Although Chris and I spent most of our recent trip to Andalucía visiting friends in the Cabo de Gata Natural Park, we also took the opportunity to enjoy a three-night break in Almería – a treat to ourselves in the run-up to our second wedding anniversary.
I’ll be honest: Almería isn’t somewhere we would have thought of visiting had we not been in the area anyway. In fact, it seems largely overlooked by tourists, most of whom fly into its airport and vanish straight off to beach resorts further along the coast. But we both loved it. Sandwiched between arid mountains and the Mediterranean Sea, it’s an unassuming yet pretty little port city, with a laid-back atmosphere, a multitude of tempting tapas bars and lots of character.
Our base was Aire Hotel, which sits in a 19th-century building on a palm-fringed plaza. When I travel I always try to seek out hotels that appeal to my love of minimalism and simplicity but also have a real sense of place, and Aire Hotel fit the bill perfectly. Behind its elegant façade are 22 beautiful rooms with sleek tiles, glass panels, contemporary furniture and exposed-stone walls. Ours, a junior suite, had a huge and very comfortable bed backed by a semi-open bathroom area, along with iconic Hans J. Wegner lounge chairs and two Juliet balconies overlooking the square below. There’s also a communal roof terrace and a small heated pool gazing across to the city’s Moorish citadel, the Alcazaba, perched on top of the hill opposite.

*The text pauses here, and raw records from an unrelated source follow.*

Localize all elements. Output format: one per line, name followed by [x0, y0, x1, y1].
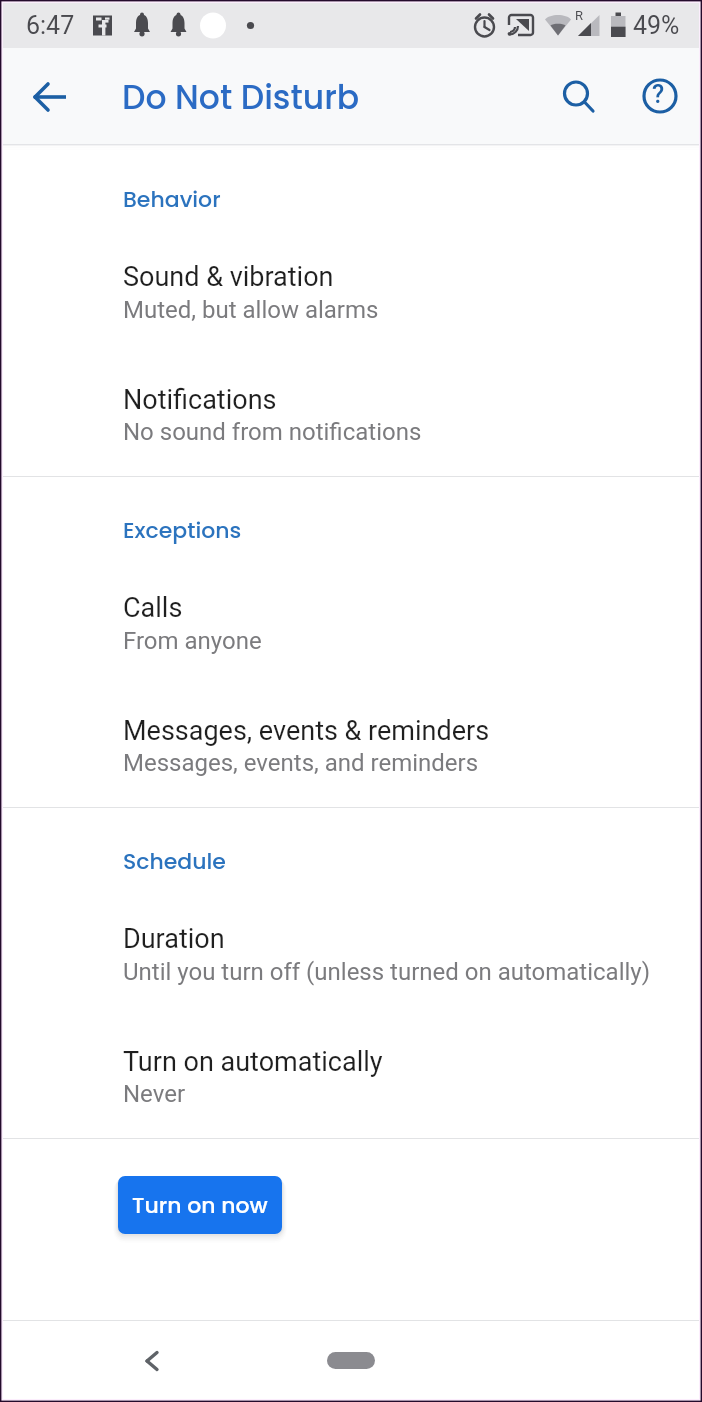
staticText: 49%	[633, 11, 680, 40]
staticText: Until you turn off (unless turned on aut…	[123, 958, 651, 986]
staticText: Sound & vibration	[123, 261, 334, 293]
button[interactable]: Navigate up	[22, 69, 78, 125]
staticText: Turn on automatically	[123, 1046, 383, 1078]
button[interactable]: Sound & vibration	[0, 218, 702, 367]
button[interactable]: Search	[551, 70, 607, 126]
button[interactable]: Duration	[0, 880, 702, 1029]
staticText: Never	[123, 1080, 186, 1108]
staticText: Behavior	[123, 184, 221, 215]
button[interactable]: Messages, events & reminders	[0, 698, 702, 803]
staticText: From anyone	[123, 627, 262, 655]
staticText: Duration	[123, 923, 225, 955]
staticText: Do Not Disturb	[122, 74, 360, 120]
button[interactable]: Back	[128, 1337, 176, 1385]
staticText: Messages, events, and reminders	[123, 749, 479, 777]
staticText: Schedule	[123, 846, 226, 877]
button[interactable]: Home	[327, 1352, 375, 1369]
staticText: Messages, events & reminders	[123, 715, 490, 747]
staticText: No sound from notifications	[123, 418, 422, 446]
button[interactable]: Help	[632, 68, 688, 124]
button[interactable]: Calls	[0, 549, 702, 698]
button[interactable]: Turn on now	[118, 1176, 282, 1234]
staticText: Notifications	[123, 384, 277, 416]
staticText: Calls	[123, 592, 183, 624]
button[interactable]: Turn on automatically	[0, 1029, 702, 1134]
staticText: Muted, but allow alarms	[123, 296, 379, 324]
staticText: ?	[652, 80, 665, 109]
staticText: R	[575, 8, 584, 23]
staticText: 6:47	[26, 11, 75, 40]
staticText: Turn on now	[132, 1190, 268, 1221]
staticText: Exceptions	[123, 515, 242, 546]
button[interactable]: Notifications	[0, 367, 702, 472]
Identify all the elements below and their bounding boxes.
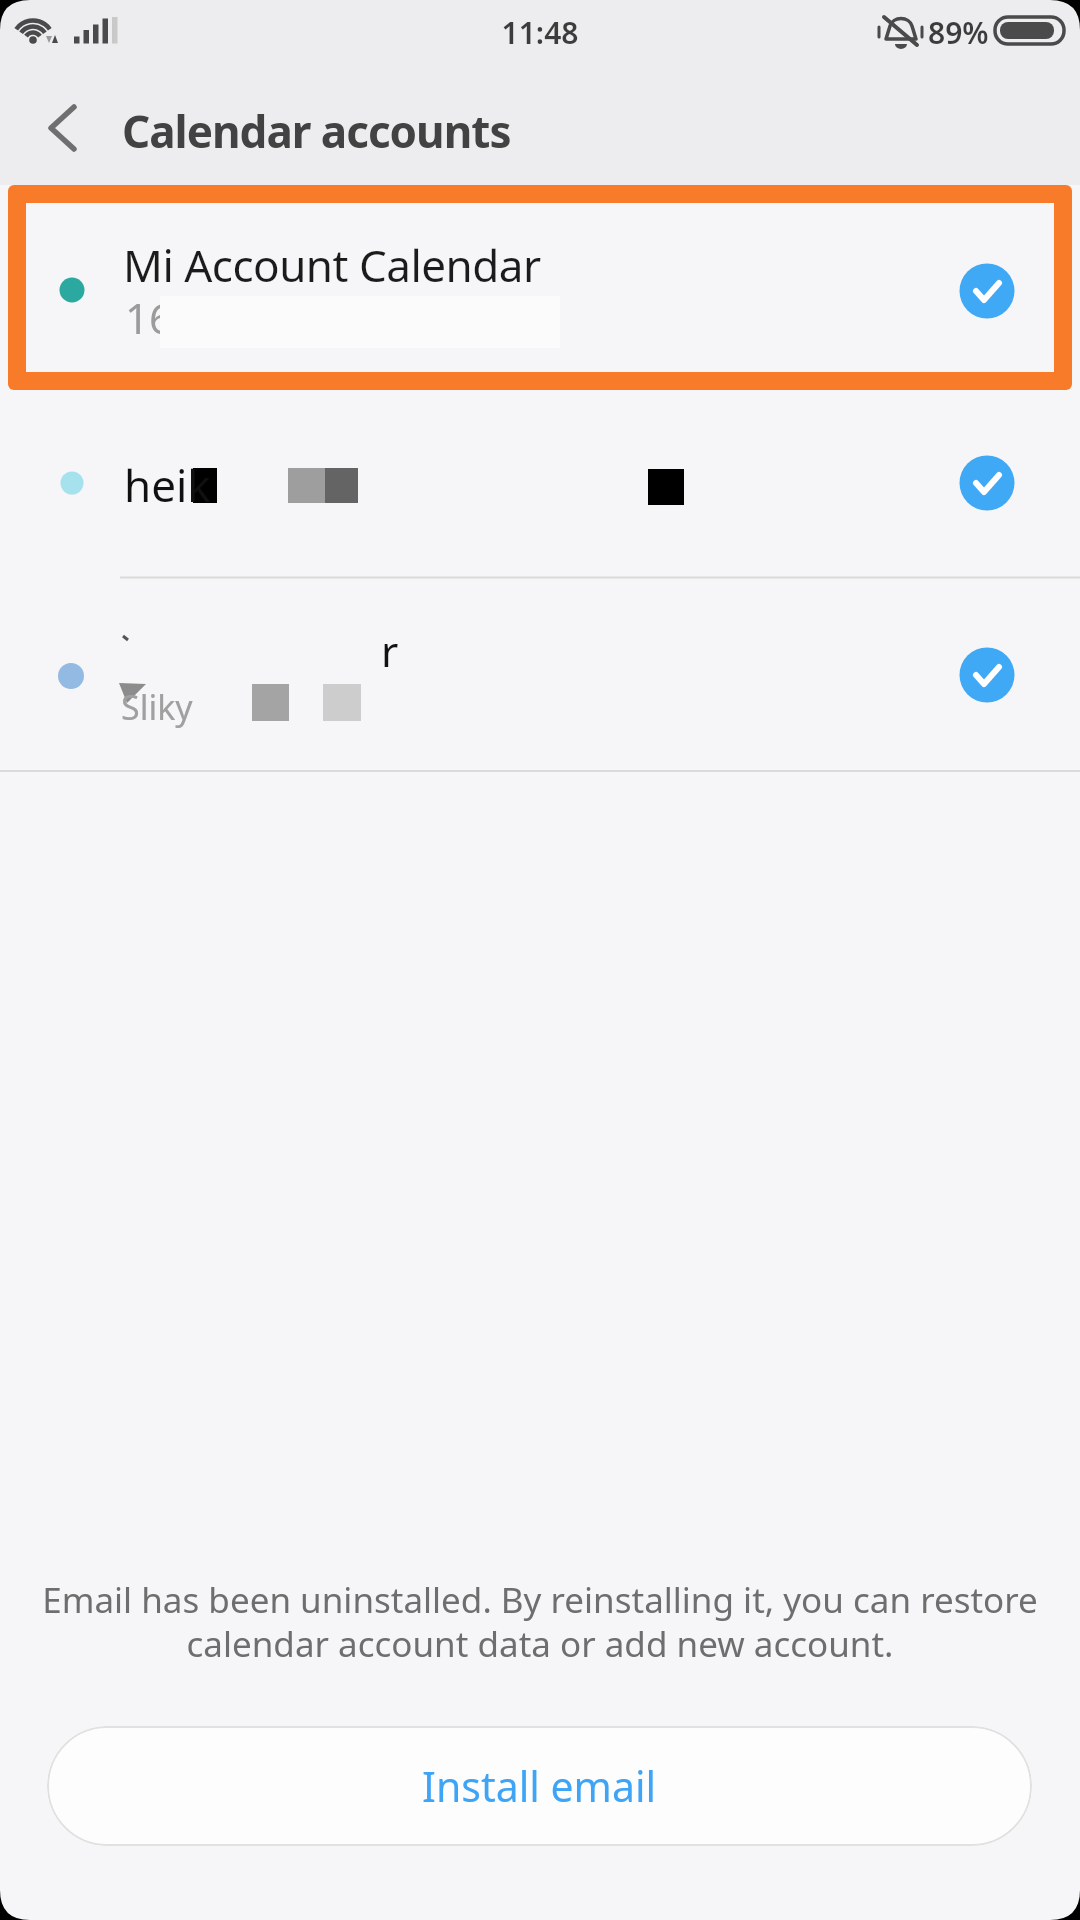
staticText: Calendar accounts (122, 101, 511, 161)
staticText: calendar account data or add new account… (0, 1620, 1080, 1668)
staticText: 11:48 (0, 12, 1080, 53)
staticText: Email has been uninstalled. By reinstall… (0, 1576, 1080, 1624)
button[interactable]: Install email (47, 1726, 1032, 1846)
staticText: heik (124, 455, 211, 515)
staticText: Install email (422, 1758, 657, 1814)
button[interactable] (0, 400, 1080, 577)
button[interactable] (30, 95, 100, 161)
staticText: 16 (125, 289, 174, 346)
staticText: 89% (928, 12, 989, 53)
staticText: Sliky (121, 684, 193, 730)
button[interactable] (0, 579, 1080, 771)
button[interactable] (8, 185, 1072, 390)
staticText: Mi Account Calendar (123, 235, 541, 295)
staticText: r (381, 622, 399, 679)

Speaking of the Alcazaba, it’s the first place we visited when we set out to explore Almería on our first day. Built in the 10th century, it was the second largest fortress in Moorish Spain after Granada’s famous Alhambra, and enclosed within its sand-coloured battlements are the ruins of homes, palace buildings, bath houses and more. I was enchanted by the gardens, which are crisscrossed by burbling water channels and dotted with fountains and lily ponds. We were lucky enough to catch the tail-end of blossom season and to meet a few of the well cared-for Alcazaba cats, who we found dosing under trees and benches.
After a morning in the sun, we headed back to the hotel to make the most of its spa – one of the most beautiful I’ve ever come across. Inspired by ancient Arab and Roman baths, it’s a subterranean space lit by hundreds of flickering candles, with hot, cold and tepid pools, Jacuzzis and a hammam. There’s also a floatation pool where you can bob around and let your mind drift away – an incredibly relaxing experience (at least it was until Chris accidentally splashed saltwater up my nose – ouch!).

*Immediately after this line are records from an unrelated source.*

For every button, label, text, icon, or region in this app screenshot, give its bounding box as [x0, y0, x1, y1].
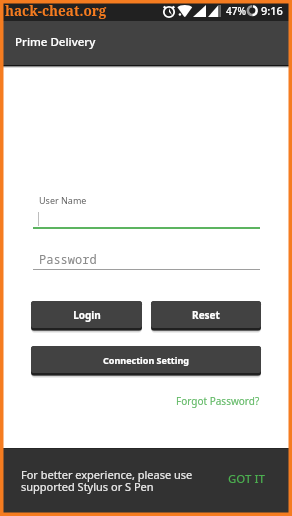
button[interactable]: Prime Delivery	[0, 21, 292, 65]
staticText: Reset	[192, 308, 220, 322]
staticText: Password	[39, 251, 97, 267]
button[interactable]: Connection Setting	[31, 346, 261, 373]
staticText: Connection Setting	[103, 354, 189, 366]
staticText: hack-cheat.org	[5, 2, 107, 20]
staticText: 47%	[226, 4, 246, 18]
staticText: 9:16	[261, 3, 283, 18]
staticText: Login	[73, 308, 101, 322]
button[interactable]: Login	[31, 301, 142, 328]
staticText: User Name	[39, 194, 87, 206]
staticText: GOT IT	[228, 471, 266, 487]
button[interactable]: GOT IT	[228, 471, 266, 487]
staticText: Prime Delivery	[15, 34, 96, 50]
staticText: For better experience, please use suppor…	[21, 467, 193, 494]
button[interactable]: Reset	[151, 301, 261, 328]
button[interactable]: Forgot Password?	[176, 394, 260, 408]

On our second day, we embarked on a mini road trip into the Tabernas Desert, 30km north of Almería. This vast, sun-baked swathe of dunes, scrubland and lunar-like rock formations is hauntingly beautiful and unlike anything else I’ve seen in Europe. It’s been used as a location for countless films and is now home to several Wild West theme parks, but we eschewed them in favour of climbing up to the area’s crumbling Moorish castle, which has spectacular views in every direction.
We started our evenings on the hotel’s rooftop, sipping room-service drinks (sadly there’s no bar up there) as the sun slowly sank behind the Alcazaba. I was struck by just how peaceful it was – apart from occasional sirens, the only sounds were the calls of swifts swooping and darting in the sky above us, and it was hard to believe we were sitting in the middle of a city.
Once darkness fell, we headed out to explore Almería’s food scene. The city is renowned for its tapas bars (in fact it’s Spain’s gastronomic capital for 2019) and we hopped from one to another, sampling everything from super-fresh seafood to delicious cheeses. Our favourites were Taberna Joseba Añorga (an upscale yet relaxed Basque bar next-door to the hotel), Nuestra Tierra (a new-ish place with a few unusual options), La Encina (more traditional, with legs of jamón dangling from the ceiling) and Restaurante Teteria Aljaima (which serves Moroccan tapas). It was a fun way to try lots of different things and, as most bars give you a free tapa every time you buy a drink, it was good-value, too.
All in all, I’d highly recommend visiting Almería. It’s not the most obvious destination for a city break, but if you want good food, fascinating history, a stylish place to stay and lots of sunshine, then trust me: you’ll love it!
Please note this is not a sponsored post, and we paid for our stay in Almería in full.